Days 1-5 were Baseline Days during which the study was explained, instructions and materials such as glass food storage contains were provided, and detailed dietary questionnaires were completed for each family member every day. The written materials group was given written guidelines to reduce phthalate and BPA exposure, including descriptions of phthalates and BPA, sources of exposure with a focus on plastics, and suggestions for how to reduce exposure in daily activities. Urine samples were collected from all family members on Day 5.

Days 6-10 were Intervention Days. The dietary replacement group was provided with catered food from a local caterer who used fresh, local and, whenever possible, organic ingredients. The food was prepared, stored and transported without using plastics. Both groups were instructed to use filtered water, consume beverages from non-plastic containers when possible, use non-plastic utensils and dishware, and store foods in the glass storage containers provided. Dietary surveys were completed every day. A urine sample was collected for each family member on Days 9 and 10.

Days 11-16 were Post-Intervention Days. Dietary surveys were completed every day and urine was collected on Day 16.

Here's what they found:  There was a significant increase in phthalate metabolites during the intervention period compared to the baseline period for the group that ate a catered diet. The average phthalate level in the dietary replacement group when they ate the catered diet (Days 9 and 10) was 25 times the level at baseline (Day 5). This was a complete surprise! In contract, they found no change in urinary phthalate metabolites in the written materials intervention group between baseline and intervention.

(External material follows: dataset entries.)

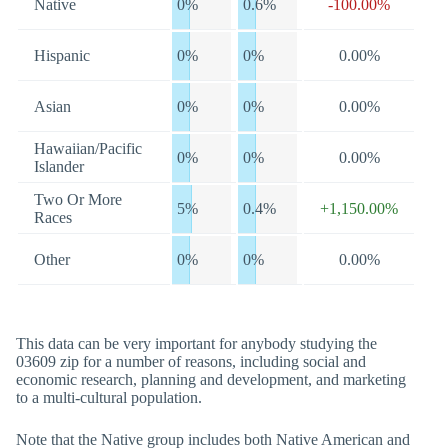
Native
0%
0.6%
-100.00%
Hispanic
0%
0%
0.00%
Asian
0%
0%
0.00%
Hawaiian/Pacific
0%
0%
0.00%
Islander
Two Or More
5%
0.4%
+1,150.00%
Races
Other
0%
0%
0.00%
This data can be very important for anybody studying the
03609 zip for a number of reasons, including social and
economic research, planning and development, and marketing
to a multi-cultural population.
Note that the Native group includes both Native American and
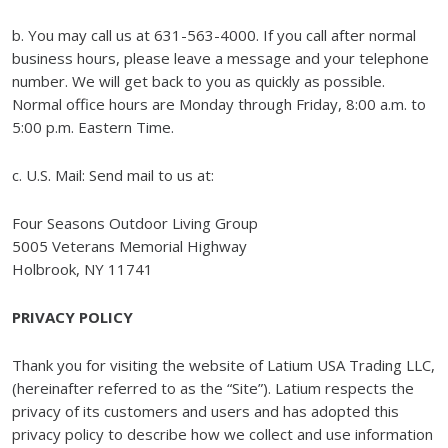
b. You may call us at 631-563-4000. If you call after normal
business hours, please leave a message and your telephone
number. We will get back to you as quickly as possible.
Normal office hours are Monday through Friday, 8:00 a.m. to
5:00 p.m. Eastern Time.
c. U.S. Mail: Send mail to us at:
Four Seasons Outdoor Living Group
5005 Veterans Memorial Highway
Holbrook, NY 11741
PRIVACY POLICY
Thank you for visiting the website of Latium USA Trading LLC,
(hereinafter referred to as the “Site”). Latium respects the
privacy of its customers and users and has adopted this
privacy policy to describe how we collect and use information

Since the increase in urinary phthalate concentration in the dietary replacement group was unexpected, the researchers tested the food ingredients in the dietary replacement group to see if there was phthalate contamination. They found that the dairy products milk and cream had phthalate concentrates above 440 ng/g, and that the spice mix had very high concentrations, 700 ng/g in ground cinnamon and cayenne pepper and the astounding level of 21,400 ng/g in ground coriander. All other ingredients had phthalate concentrations in the range reported in the literature.


The researchers had hoped to see reductions in urinary phthalate metabolites in both groups, but expected that providing written materials would be less effective than providing catered organic food prepared without exposure to plastics. But that was not what they found. Instead, they concluded that accepted methods to reduce dietary exposure to phthalates and BPA (e.g. minimize contact with plastics) may not actually reduce urinary concentrations of these chemicals. This study highlights how contaminated foods can contribute to excessive phthalate exposure. However, it is not known whether this was a isolated and rare contamination event or whether the food supply is systematically contaminated with high phthalate concentrations.

With no change in phthalate and BPA levels between baseline and intervention days in the group who received written materials, the trial supported the team's hypothesis that providing written recommendations to reduce dietary exposure to plastics is insufficient. This is corroborated in primary practice where it has been shown that written guidelines are ineffective to change health-related behaviors.

Families can focus on buying fresh, low-fat foods and avoiding plastic packaging and dishware. But this study demonstrates that it may take federal regulation to eliminate phthalates from the food supply.